Este último consideraba que la conversación era un tanto embarazosa y prefirió responder a su pregunta con un simple sonido gutural.
—¿No le parece que sería maravilloso dejarse estrangular a medias por un hombre como él?
—A miss Kent le gusta bromear —terció Garth, que advirtió la turbación de Mr. Green. Hablaba como si estuviese acostumbrado a tales cumplidos—. En cuanto al estrangulamiento, si por eso quiere usted decir el arte de la osteopatía, puedo informarle de que míster Mr. Green no se halla anotado para recibir tratamiento osteopático, sino simplemente el de masaje. Como usted verá, míster Mr. Green, estoy al corriente de todo lo que se refiere a su persona —concluyó.
Por un instante, ambos hombres se miraron directamente a los ojos. Garth ya no sonreía y Mr. Green tuvo la extraña sensación de que lo que afirmaba era cierto.
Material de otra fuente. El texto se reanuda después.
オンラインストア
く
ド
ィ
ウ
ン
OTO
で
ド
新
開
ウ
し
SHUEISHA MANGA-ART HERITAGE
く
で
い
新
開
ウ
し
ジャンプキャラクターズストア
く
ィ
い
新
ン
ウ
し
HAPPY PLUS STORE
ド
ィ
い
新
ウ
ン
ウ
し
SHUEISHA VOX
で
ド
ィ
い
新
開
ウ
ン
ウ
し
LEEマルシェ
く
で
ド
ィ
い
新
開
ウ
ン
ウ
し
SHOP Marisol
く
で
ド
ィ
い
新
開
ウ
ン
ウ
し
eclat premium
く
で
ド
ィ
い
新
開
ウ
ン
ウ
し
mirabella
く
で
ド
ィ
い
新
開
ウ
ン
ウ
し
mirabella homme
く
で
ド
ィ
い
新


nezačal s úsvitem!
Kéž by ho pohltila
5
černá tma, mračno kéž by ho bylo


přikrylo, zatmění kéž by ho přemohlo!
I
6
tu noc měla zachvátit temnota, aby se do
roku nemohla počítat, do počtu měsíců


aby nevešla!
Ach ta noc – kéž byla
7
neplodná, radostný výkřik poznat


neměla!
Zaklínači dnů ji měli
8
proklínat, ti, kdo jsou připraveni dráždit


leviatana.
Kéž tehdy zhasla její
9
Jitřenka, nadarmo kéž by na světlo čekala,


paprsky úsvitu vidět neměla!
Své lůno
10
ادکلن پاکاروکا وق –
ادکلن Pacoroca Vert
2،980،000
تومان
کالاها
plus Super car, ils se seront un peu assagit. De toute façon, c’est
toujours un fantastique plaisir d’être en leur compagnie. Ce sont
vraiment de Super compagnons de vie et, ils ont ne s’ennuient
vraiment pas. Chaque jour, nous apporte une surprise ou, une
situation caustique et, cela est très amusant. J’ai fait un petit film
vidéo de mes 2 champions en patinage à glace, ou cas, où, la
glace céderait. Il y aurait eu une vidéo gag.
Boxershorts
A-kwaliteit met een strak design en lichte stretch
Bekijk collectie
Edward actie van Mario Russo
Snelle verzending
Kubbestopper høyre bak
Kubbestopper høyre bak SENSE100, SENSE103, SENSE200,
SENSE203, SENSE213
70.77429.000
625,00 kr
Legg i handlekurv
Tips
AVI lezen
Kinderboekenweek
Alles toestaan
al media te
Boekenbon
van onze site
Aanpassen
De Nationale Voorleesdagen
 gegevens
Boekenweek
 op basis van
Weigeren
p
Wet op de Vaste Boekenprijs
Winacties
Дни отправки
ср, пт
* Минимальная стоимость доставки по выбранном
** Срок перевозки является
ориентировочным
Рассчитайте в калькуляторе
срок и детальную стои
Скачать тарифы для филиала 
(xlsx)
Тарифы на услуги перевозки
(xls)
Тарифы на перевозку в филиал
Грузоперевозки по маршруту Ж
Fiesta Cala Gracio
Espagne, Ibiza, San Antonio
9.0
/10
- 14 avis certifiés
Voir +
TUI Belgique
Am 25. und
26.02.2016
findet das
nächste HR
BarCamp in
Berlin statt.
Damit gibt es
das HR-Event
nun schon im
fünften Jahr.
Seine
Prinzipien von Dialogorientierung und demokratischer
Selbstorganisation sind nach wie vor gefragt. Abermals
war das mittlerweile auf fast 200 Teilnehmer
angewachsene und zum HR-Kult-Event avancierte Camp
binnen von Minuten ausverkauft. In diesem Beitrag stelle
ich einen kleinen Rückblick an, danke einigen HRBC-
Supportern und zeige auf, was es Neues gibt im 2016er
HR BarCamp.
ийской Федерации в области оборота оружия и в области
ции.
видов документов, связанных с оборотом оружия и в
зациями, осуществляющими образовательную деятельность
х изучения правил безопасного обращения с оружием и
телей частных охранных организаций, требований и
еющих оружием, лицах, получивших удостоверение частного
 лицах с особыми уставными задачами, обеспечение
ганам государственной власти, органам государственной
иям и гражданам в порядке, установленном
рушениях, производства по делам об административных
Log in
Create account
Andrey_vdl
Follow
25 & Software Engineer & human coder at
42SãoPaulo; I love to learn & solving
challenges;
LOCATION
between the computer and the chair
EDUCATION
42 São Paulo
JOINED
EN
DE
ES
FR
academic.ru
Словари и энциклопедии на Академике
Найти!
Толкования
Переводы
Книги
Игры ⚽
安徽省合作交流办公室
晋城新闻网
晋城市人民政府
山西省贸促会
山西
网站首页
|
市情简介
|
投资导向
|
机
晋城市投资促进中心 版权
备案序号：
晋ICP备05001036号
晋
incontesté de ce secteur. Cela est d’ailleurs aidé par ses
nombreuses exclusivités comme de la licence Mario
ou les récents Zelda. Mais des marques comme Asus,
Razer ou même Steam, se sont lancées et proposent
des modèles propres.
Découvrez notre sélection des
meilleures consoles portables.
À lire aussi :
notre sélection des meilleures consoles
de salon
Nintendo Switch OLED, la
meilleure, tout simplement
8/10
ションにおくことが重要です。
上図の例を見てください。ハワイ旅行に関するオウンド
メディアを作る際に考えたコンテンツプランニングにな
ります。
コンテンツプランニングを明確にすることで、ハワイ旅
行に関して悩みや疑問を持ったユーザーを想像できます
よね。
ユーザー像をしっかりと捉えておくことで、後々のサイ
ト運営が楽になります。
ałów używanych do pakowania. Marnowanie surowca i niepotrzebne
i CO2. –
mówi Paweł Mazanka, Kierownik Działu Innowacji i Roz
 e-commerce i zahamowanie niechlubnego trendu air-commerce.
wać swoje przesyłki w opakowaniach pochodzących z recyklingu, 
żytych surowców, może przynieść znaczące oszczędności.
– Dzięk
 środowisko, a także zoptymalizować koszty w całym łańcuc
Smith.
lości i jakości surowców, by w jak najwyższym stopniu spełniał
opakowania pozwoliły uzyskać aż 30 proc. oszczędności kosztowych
—Les ruego que me disculpen —se despidió Garth, después de hacer sonar los tacones a guisa de saludo, y acompañar sus palabras con una reverencia.
Un minuto más tarde se había marchado.
—¿Qué le dije? —susurró miss Kent.
Pero Mr. Green no tenía ningún deseo de prolongar más la conversación. Tenía mucho que digerir mentalmente, y muy poco en su interior físico. Con toda la dignidad que le permitía el continuo ronroneo de su estómago, se puso de pie, y con unas palabras bien elegidas logró separarse de su interlocutora.
Eran las cuatro de la tarde cuando entró en su habitación. No tenía nada que hacer hasta la mañana siguiente, y sólo le restaba descansar y beber un vaso de zumo de limón caliente.
No obstante, podía dedicarse al placer de la meditación. Ciertamente, en ese aspecto, le habían proporcionado material suficiente como para que su análisis le ocupara varias horas. Al parecer, conocía ya a los principales personajes del drama, a excepción del matrimonio Eastwood, que aún no le habían presentado.
Aunque quizás no fuese así, y jamás podría saberlo a ciencia cierta, ya que en la vida a diferencia de la novela o el teatro, es uno de los personajes menos importantes quien suele tener la palabra final.
Poco después se dejó vencer por el sueño y durmió plácidamente durante aquella larga noche de invierno.